Sure, it can be stressful. It can uproot you a bit. It can throw a wrench in your plans, spill juice on your carpet, spit up on your best dress and have a giant poo explosion 15 minutes into your road trip. But that's the thing about family. It doesn't matter how much they destroy in their path, as long as you're traveling it together.
Seeing Pearyn interact with her cousins is bittersweet. While watching them explore each other and a good part of our house together is incredibly humbling and amazing, it gets harder every time to see them leave. Having my brother and his family all the way in Missouri became a million times harder at about 5:25pm, May 10, the day Pearyn was born.
It's hard to know Pearyn won't spend her summers going to the movies with her cousins, playing hide and seek or running through a sprinkler. One of the best things my parents did for me as a child was moving to Ohio. I was lucky enough to spend my three months of freedom, in addition to holidays and some vacations, with three cousins on my father's side.

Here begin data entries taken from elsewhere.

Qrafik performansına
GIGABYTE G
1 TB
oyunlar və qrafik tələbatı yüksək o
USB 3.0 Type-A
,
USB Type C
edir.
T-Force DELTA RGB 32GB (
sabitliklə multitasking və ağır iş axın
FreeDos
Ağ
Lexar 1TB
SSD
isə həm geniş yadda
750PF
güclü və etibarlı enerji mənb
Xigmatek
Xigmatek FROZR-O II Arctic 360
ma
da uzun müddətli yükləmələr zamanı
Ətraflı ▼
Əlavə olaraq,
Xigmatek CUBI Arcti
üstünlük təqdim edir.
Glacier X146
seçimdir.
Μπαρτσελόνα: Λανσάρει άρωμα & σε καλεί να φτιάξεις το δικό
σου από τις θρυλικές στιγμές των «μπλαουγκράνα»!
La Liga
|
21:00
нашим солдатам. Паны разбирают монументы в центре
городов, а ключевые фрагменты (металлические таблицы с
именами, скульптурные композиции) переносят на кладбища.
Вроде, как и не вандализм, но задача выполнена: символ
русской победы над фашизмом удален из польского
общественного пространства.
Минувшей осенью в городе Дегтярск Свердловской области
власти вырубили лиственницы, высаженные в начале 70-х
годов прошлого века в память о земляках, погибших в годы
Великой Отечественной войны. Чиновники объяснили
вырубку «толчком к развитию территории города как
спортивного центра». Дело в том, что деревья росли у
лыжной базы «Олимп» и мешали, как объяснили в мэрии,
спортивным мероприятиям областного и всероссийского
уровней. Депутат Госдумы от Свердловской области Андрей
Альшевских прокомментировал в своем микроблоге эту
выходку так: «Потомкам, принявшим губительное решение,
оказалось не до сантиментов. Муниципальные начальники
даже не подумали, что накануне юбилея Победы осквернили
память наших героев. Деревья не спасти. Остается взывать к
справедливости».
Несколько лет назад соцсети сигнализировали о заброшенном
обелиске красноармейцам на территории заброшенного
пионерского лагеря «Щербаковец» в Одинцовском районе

But because of the economy and workforce, it's just not plausible for all of us to be in the same borders. So now, it's up to us to build a family for our daughter. Between second cousins, great aunts, guideparents and friends, we'll slowly and carefully create a network for our little girl ... at least until we can give her a few siblings of her own or move closer to her twin cousin and rambunctious nephew (whichever comes first).
I think we've done a pretty good job so far, but we're far from finished. She still has an entire clan of T's to get to know on my husband's side, has a mess of playdates she still needs to go on and finding a few veg families wouldn't hurt. I want Pearyn to have influences from all different places, which is why it's important to get to know family, go on playdates with the kinds of kids she'll go to school with and find a few friends who will eat tofu just like her. Everyone needs a shoulder to lean on ... even a nine month old.